Ernüchternd ist außerdem die Erkenntnis, dass sämtliche Gegenmaßnahmen offenbar nichts bringen. Höher als ganz hoch geht bei der Terrorwarnstufe nicht. Stärkung der Geheimdienste, Überwachung radikalisierter Syrien-Heimkehrer, Bombardierung der Terrororganisation „Islamischer Staat“: All das wird ja längst gemacht. Terrorexperten fordern mehr, stärkere Geheimdienst-Vernetzungen, Arabisch sprechende Agenten, Videoüberwachungen. Das ist richtig und wichtig, und dennoch weiß jeder, dass die offene Gesellschaft verwundbar bleibt. Sich das einzugestehen, ist kein Fatalismus, sondern ein Preis der Freiheit.

Passagiere und Flughafen-Angestellte verlassen nach der Explosion den Terminal in Brüssel.
Passagiere und Flughafen-Angestellte verlassen nach der Explosion den Terminal in Brüssel.

© dpa

Die Strategie der Terroristen ist klar

Auch dieses Attentat trifft wieder mitten in die ohnehin übererregte Flüchtlings- und Integrationsdebatte. Donald Trump, Marine le Pen, Geert Wilders – sie werden sich in ihren Warnungen vor radikalen Muslimen erneut bestätigt fühlen. Womöglich wird auch die AfD versuchen, mit Blick auf Brüssel eine enge Verbindung zwischen Flüchtlings- und Sicherheitsthematik herzustellen. Die Gegenseite wird das energisch zurückweisen, vor pauschalen Urteilen und Islamophobie warnen. Ein weder rassistischer noch blauäugiger Diskurs über Einwanderer, Flüchtlinge, Integrationsdefizite und Radikalisierungsdynamiken scheint kaum noch führbar. Dabei ist er notwendiger denn je.

Denn die Strategie der Terroristen ist klar: Sie wollen einen Keil treiben zwischen die in Europa lebenden Muslime und deren nichtmuslimischer Umwelt. Durch Anschläge soll das Misstrauen vertieft, die Entfremdung beschleunigt werden. Sobald dann die Abwehrreflexe der Mehrheitsgesellschaft sich auf alles Islamische erstrecken – Moscheen, Kopftücher, Speisevorschriften –, ist das Ziel erreicht. Ein Flüchtling aus Syrien, der in Europa vor allem als potenzieller Terrorist wahrgenommen wird, kann hier nicht heimisch werden, sondern wird empfänglich für radikale Parolen.

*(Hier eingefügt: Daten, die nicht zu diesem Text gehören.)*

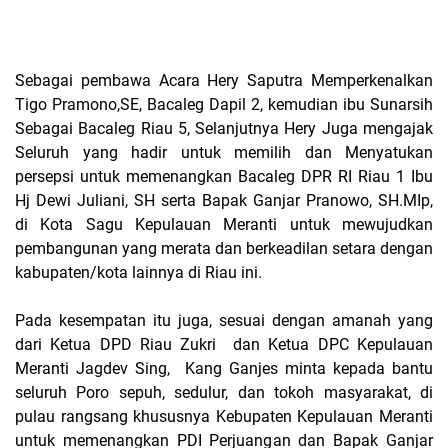
Sebagai pembawa Acara Hery Saputra Memperkenalkan
Tigo Pramono,SE, Bacaleg Dapil 2, kemudian ibu Sunarsih
Sebagai Bacaleg Riau 5, Selanjutnya Hery Juga mengajak
Seluruh yang hadir untuk memilih dan Menyatukan
persepsi untuk memenangkan Bacaleg DPR RI Riau 1 Ibu
Hj Dewi Juliani, SH serta Bapak Ganjar Pranowo, SH.MIp,
di Kota Sagu Kepulauan Meranti untuk mewujudkan
pembangunan yang merata dan berkeadilan setara dengan
kabupaten/kota lainnya di Riau ini.
Pada kesempatan itu juga, sesuai dengan amanah yang
dari Ketua DPD Riau Zukri dan Ketua DPC Kepulauan
Meranti Jagdev Sing, Kang Ganjes minta kepada bantu
seluruh Poro sepuh, sedulur, dan tokoh masyarakat, di
pulau rangsang khususnya Kebupaten Kepulauan Meranti
untuk memenangkan PDI Perjuangan dan Bapak Ganjar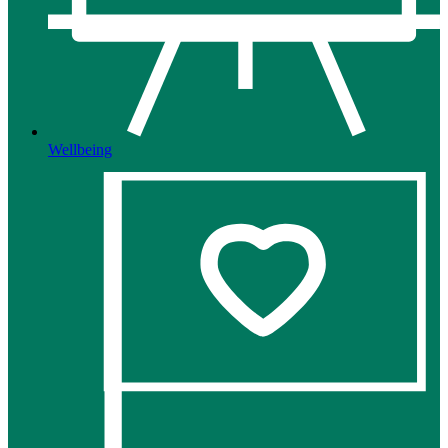
Wellbeing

Der Verstand muss kühl, das Urteil ausgewogen sein

Die Spirale einer solch bitteren, sich selbst erfüllenden Prophezeiung muss gestoppt werden. Wer in seinen durch islamistischen Terror entfachten Furor alle Muslime mit einbezieht, treibt sie in die Arme von Islamisten und vergrößert letztlich die Gefahr. Der Verstand muss kühl, das Urteil ausgewogen sein. Anders geht es nicht, ging es nie.

In diesem Sinne ist jeder Flüchtlingshelfer ein Widerstandskämpfer gegen jenes Klima, in dem nur noch Freund-Feind-Kategorien erlaubt sind. Natürlich ist das bloß ein Traum, dass Menschen durch erfahrene Menschlichkeit vor unmenschlichen Taten bewahrt werden. Aber sich solche Träume zu verbieten, wäre ein erstes Zugeständnis an den Hyperrealismus, der allein auf Abschreckung, Umerziehung, Anpassung und Kontrolle setzt.

Die Terroristen können uns töten. Es liegt an uns, ob wir durch sie zu anderen Menschen werden.